AI Transparency Report
Atlantic Golf Club Inc. demonstrates consistent financial growth and strong asset accumulation over the past decade. In the latest filing (202312), the organization reported revenue of $15,091,926 against expenses of $11,288,840, resulting in a significant surplus. This trend of revenue exceeding expenses is generally positive, indicating financial stability and the ability to reinvest in its operations or mission. The organization's assets have steadily increased from $34,702,398 in 2014 to $43,303,528 in 2023, while liabilities remain a manageable proportion of assets, suggesting a healthy balance sheet.
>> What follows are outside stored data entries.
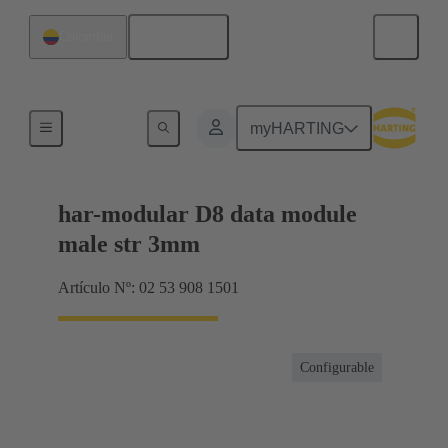
Español
Colombia
Productos
myHARTING
har-modular D8 data module
male str 3mm
Artículo Nº: 02 53 908 1501
Configurable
However, without a specified NTEE code, it's challenging to assess its programmatic efficiency against peer organizations. The IRS 990 filings consistently report 0% officer compensation, which could indicate that executive roles are either unpaid or compensated through other means not categorized as 'officer compensation' on the 990, or that the organization is structured in a way that minimizes traditional executive salaries. This lack of reported officer compensation, while seemingly positive, can sometimes obscure the full picture of leadership costs if compensation is channeled differently. The consistent surpluses and asset growth suggest a well-managed financial operation, but the specific allocation of expenses (programs vs. administrative vs. fundraising) is not detailed in the provided data, making a precise spending efficiency analysis difficult.